--- START ---

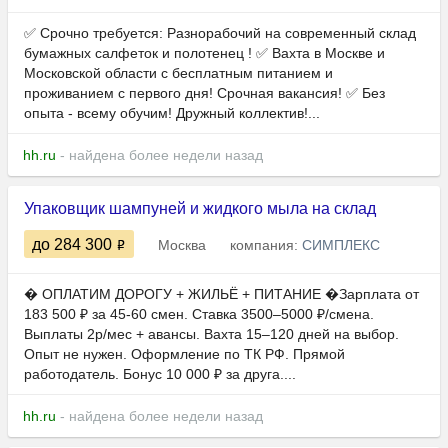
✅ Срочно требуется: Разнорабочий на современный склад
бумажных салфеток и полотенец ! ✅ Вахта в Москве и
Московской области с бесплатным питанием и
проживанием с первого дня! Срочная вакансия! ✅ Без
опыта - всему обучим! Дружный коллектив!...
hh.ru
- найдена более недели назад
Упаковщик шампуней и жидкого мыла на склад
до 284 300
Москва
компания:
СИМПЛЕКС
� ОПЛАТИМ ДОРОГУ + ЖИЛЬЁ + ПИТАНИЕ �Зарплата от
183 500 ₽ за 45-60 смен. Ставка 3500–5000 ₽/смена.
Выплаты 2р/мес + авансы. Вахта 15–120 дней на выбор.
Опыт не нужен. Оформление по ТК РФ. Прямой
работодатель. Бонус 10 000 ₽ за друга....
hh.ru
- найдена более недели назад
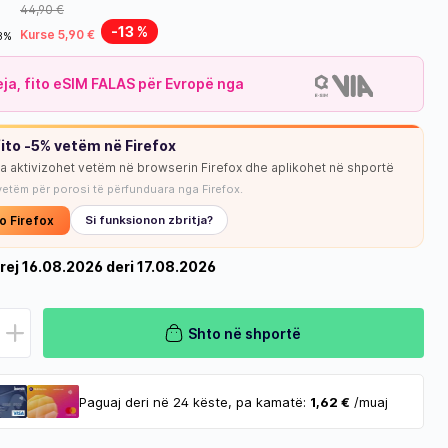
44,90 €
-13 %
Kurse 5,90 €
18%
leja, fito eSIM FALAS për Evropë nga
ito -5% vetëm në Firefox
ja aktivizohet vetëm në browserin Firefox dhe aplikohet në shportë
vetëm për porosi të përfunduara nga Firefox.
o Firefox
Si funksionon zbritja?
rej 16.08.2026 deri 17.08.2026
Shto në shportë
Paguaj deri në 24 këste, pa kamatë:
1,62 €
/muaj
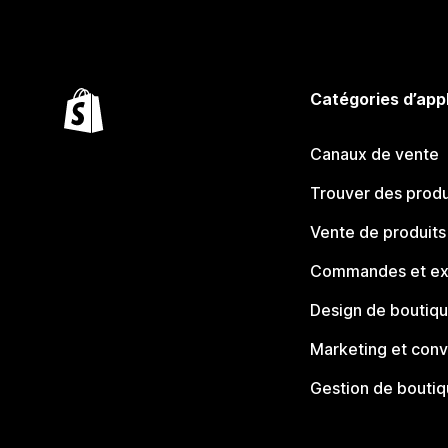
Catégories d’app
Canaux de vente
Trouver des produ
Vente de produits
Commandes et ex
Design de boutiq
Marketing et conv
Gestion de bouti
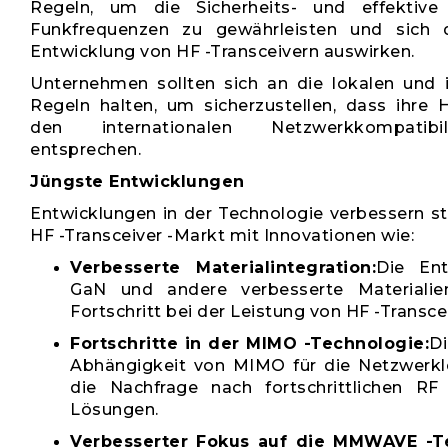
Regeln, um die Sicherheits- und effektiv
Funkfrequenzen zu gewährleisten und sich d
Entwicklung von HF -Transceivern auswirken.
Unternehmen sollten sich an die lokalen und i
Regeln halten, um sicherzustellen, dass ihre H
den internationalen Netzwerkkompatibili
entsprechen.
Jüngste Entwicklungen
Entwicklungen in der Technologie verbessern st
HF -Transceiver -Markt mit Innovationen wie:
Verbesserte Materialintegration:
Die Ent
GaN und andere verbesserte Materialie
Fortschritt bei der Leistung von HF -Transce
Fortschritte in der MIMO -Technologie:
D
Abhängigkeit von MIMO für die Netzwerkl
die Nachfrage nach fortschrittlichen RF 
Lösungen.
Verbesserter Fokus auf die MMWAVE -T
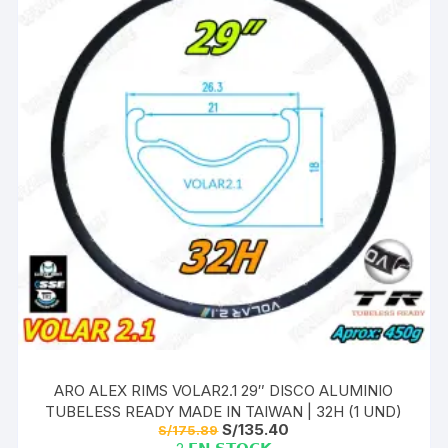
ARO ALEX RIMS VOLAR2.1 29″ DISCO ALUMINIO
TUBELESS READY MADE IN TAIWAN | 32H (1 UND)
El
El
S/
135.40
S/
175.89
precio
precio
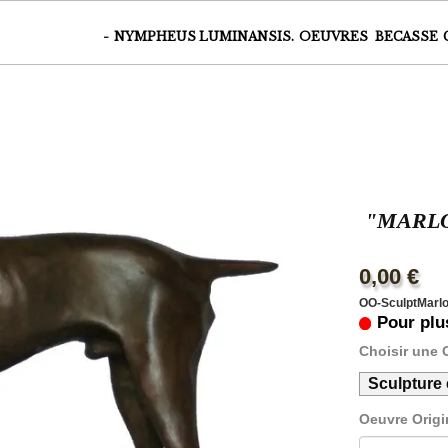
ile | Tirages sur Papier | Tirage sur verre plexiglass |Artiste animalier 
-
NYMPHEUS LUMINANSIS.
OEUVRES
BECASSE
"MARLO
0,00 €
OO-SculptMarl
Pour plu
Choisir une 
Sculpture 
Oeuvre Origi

--- END ---

*TASK TO COMPLETE*
Each of the lines above should be transcribed exactly; no image is to be copied.

*RESULT OF THE EXERCISE*
✅ Срочно требуется: Разнорабочий на современный склад
бумажных салфеток и полотенец ! ✅ Вахта в Москве и
Московской области с бесплатным питанием и
проживанием с первого дня! Срочная вакансия! ✅ Без
опыта - всему обучим! Дружный коллектив!...
hh.ru
- найдена более недели назад
Упаковщик шампуней и жидкого мыла на склад
до 284 300
Москва
компания:
СИМПЛЕКС
� ОПЛАТИМ ДОРОГУ + ЖИЛЬЁ + ПИТАНИЕ �Зарплата от
183 500 ₽ за 45-60 смен. Ставка 3500–5000 ₽/смена.
Выплаты 2р/мес + авансы. Вахта 15–120 дней на выбор.
Опыт не нужен. Оформление по ТК РФ. Прямой
работодатель. Бонус 10 000 ₽ за друга....
hh.ru
- найдена более недели назад
44,90 €
-13 %
Kurse 5,90 €
18%
leja, fito eSIM FALAS për Evropë nga
ito -5% vetëm në Firefox
ja aktivizohet vetëm në browserin Firefox dhe aplikohet në shportë
vetëm për porosi të përfunduara nga Firefox.
o Firefox
Si funksionon zbritja?
rej 16.08.2026 deri 17.08.2026
Shto në shportë
Paguaj deri në 24 këste, pa kamatë:
1,62 €
/muaj
Catégories d’app
Canaux de vente
Trouver des produ
Vente de produits
Commandes et ex
Design de boutiq
Marketing et conv
Gestion de bouti
Regeln, um die Sicherheits- und effektiv
Funkfrequenzen zu gewährleisten und sich d
Entwicklung von HF -Transceivern auswirken.
Unternehmen sollten sich an die lokalen und i
Regeln halten, um sicherzustellen, dass ihre H
den internationalen Netzwerkkompatibili
entsprechen.
Jüngste Entwicklungen
Entwicklungen in der Technologie verbessern st
HF -Transceiver -Markt mit Innovationen wie:
Verbesserte Materialintegration:
Die Ent
GaN und andere verbesserte Materialie
Fortschritt bei der Leistung von HF -Transce
Fortschritte in der MIMO -Technologie:
D
Abhängigkeit von MIMO für die Netzwerkl
die Nachfrage nach fortschrittlichen RF 
Lösungen.
Verbesserter Fokus auf die MMWAVE -T
ARO ALEX RIMS VOLAR2.1 29″ DISCO ALUMINIO
TUBELESS READY MADE IN TAIWAN | 32H (1 UND)
El
El
S/
135.40
S/
175.89
precio
precio
ile | Tirages sur Papier | Tirage sur verre plexiglass |Artiste animalier 
-
NYMPHEUS LUMINANSIS.
OEUVRES
BECASSE
"MARLO
0,00 €
OO-SculptMarl
Pour plu
Choisir une 
Sculpture 
Oeuvre Origi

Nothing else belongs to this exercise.